Esta acción tendiente a obtener un acuerdo social de fondo, que constituya la base de una nueva legitimidad constitucional, puede verse facilitada en nuestro país por la presencia de importantes y extendidas estructuras intermedias, representativas de ios distintos sectores en juego que pueden, sin mayores obstáculos, ocupar su puesto en la mesa de negociaciones.
Por otro lado, si se desea fundar una nueva estabilidad institucional, también parece obvio que las Fuerzas Armadas y los principales partidos políticos deberán compatibilizar sus respectivos proyectos nacionales, y en esa labor podrían constituirse en los vasos comunicantes de los distintos segmentos de la estructura social y, en última instancia, en árbitros que transen las posiciones más enconadas de aquellos.
Desde la óptica que visualizamos nuestra realidad, el «diálogo» que desde distintas tribunas y procedimientos encaran el gobierno y los partidos políticos, debería exceder entonces del plano de lo que podría llamarse una «salida política» para abordar la cuestión de echar las bases de una solución de fondo y duradera de los problemas nacionales que permita obtener la estabilidad institucional que todos deseamos.

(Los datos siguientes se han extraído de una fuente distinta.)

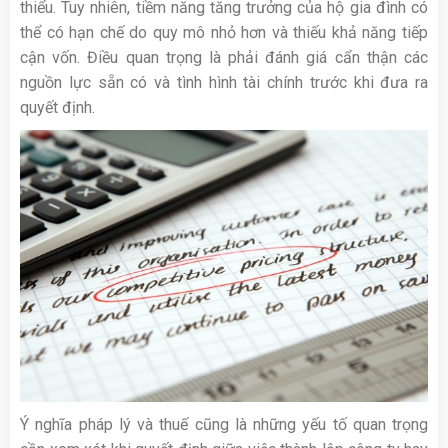
thiểu. Tuy nhiên, tiềm năng tăng trưởng của hộ gia đình có
thể có hạn chế do quy mô nhỏ hơn và thiếu khả năng tiếp
cận vốn. Điều quan trọng là phải đánh giá cẩn thận các
nguồn lực sẵn có và tình hình tài chính trước khi đưa ra
quyết định.
Ý nghĩa pháp lý và thuế cũng là những yếu tố quan trọng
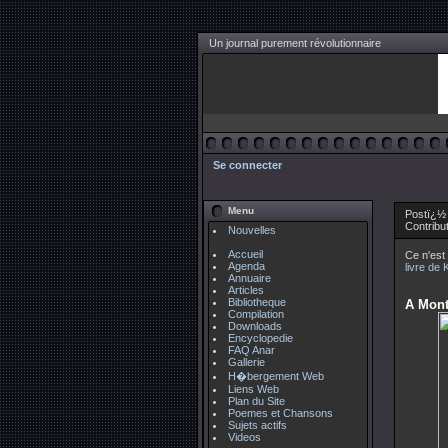
Un journal purement révolutionnaire
Se connecter
Menu
Postï¿½ 
Contribu
Nouvelles
Accueil
Ce n'est
Agenda
livre de 
Annuaire
Articles
Bibliotheque
A Mont
Compilation
Downloads
Encyclopedie
FAQ Anar
Gallerie
H�bergement Web
Liens Web
Plan du Site
Poemes et Chansons
Sujets actifs
Videos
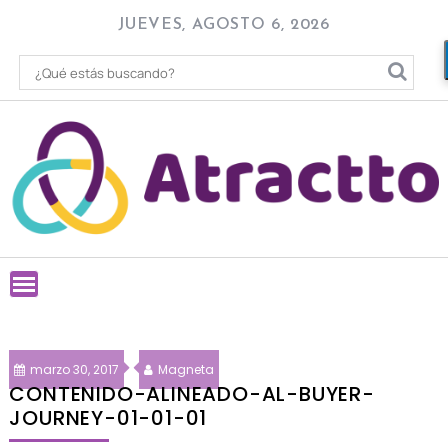
Skip
JUEVES, AGOSTO 6, 2026
to
content
marzo 30, 2017
Magneta
CONTENIDO-ALINEADO-AL-BUYER-
JOURNEY-01-01-01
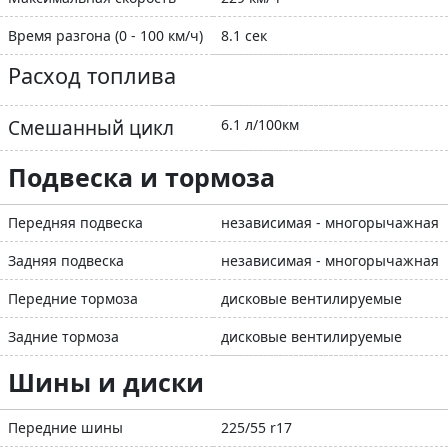
Время разгона (0 - 100 км/ч)
8.1 сек
Расход топлива
Смешанный цикл
6.1 л/100км
Подвеска и тормоза
Передняя подвеска
независимая - многорычажная
Задняя подвеска
независимая - многорычажная
Передние тормоза
дисковые вентилируемые
Задние тормоза
дисковые вентилируемые
Шины и диски
Передние шины
225/55 r17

Para ello el «diálogo» no podría ser únicamente político, entendido por ello que se dirige a la reorganización de los partidos y a una convocatoria electoral, sino que simultáneamente habría de ser también económico y social. Es decir, que no resulta demasiado adecuada la fragmentación del diálogo en un área política, otra económica y otra social, persiguiéndose en cada uno de los casos objetivos limitados y temporarios, sino que debe reconocerse que cada uno de ellos implica a los demás.
Las coincidencias que se obtuvieran de un diálogo dirigido a los problemas de fondo, que permitiera compatibilizar en mesas de negociaciones los distintos «modelos» del país, constituiría la base del futuro Proyecto Nacional, que definiría el perfil del país para las próximas décadas.

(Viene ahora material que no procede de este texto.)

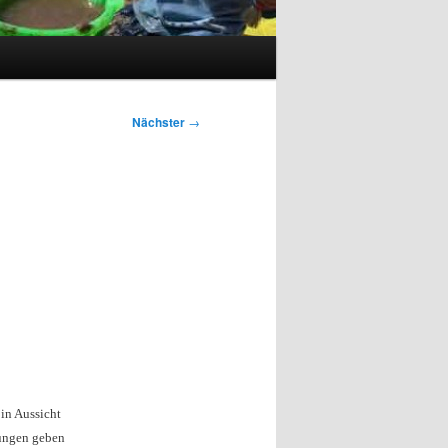
Nächster
→
in Aussicht
sungen geben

Finalmente, restarían todavía tres condiciones para que el acuerdo social logrado y el proyecto nacional que fuese su consecuencia, permitieren fundar una estabilidad institucional; 1) que fuera sometido a la opinión del pueblo en una Convención Constituyente, para que la Constitución jurídica lograda sea el fundamento de una nueva legitimidad; 2) que sea sostenido en el futuro por todos los sectores políticos y sociales que han conformado el acuerdo, prestándole así un juramento de obediencia; 3) que se consiga un sistema educativo inspirado en sus postulados para que las nuevas generaciones prosigan la acción desplegada por sus creadores.
Notas:
[1] Publicado en Revista Criterio, 1975.
[2] Cfr. Convención Constituyente reunida en Santa Fe, año 1853 en Asambleas Constituyentes Argentinas, fuentes seleccionadas por Emilio Ravignani, tomo IV, p. 468.
[3] Cfr. Herman Heller, Teoría del Estado, México, Fondo de Cultura Económica, 1963, p. 271.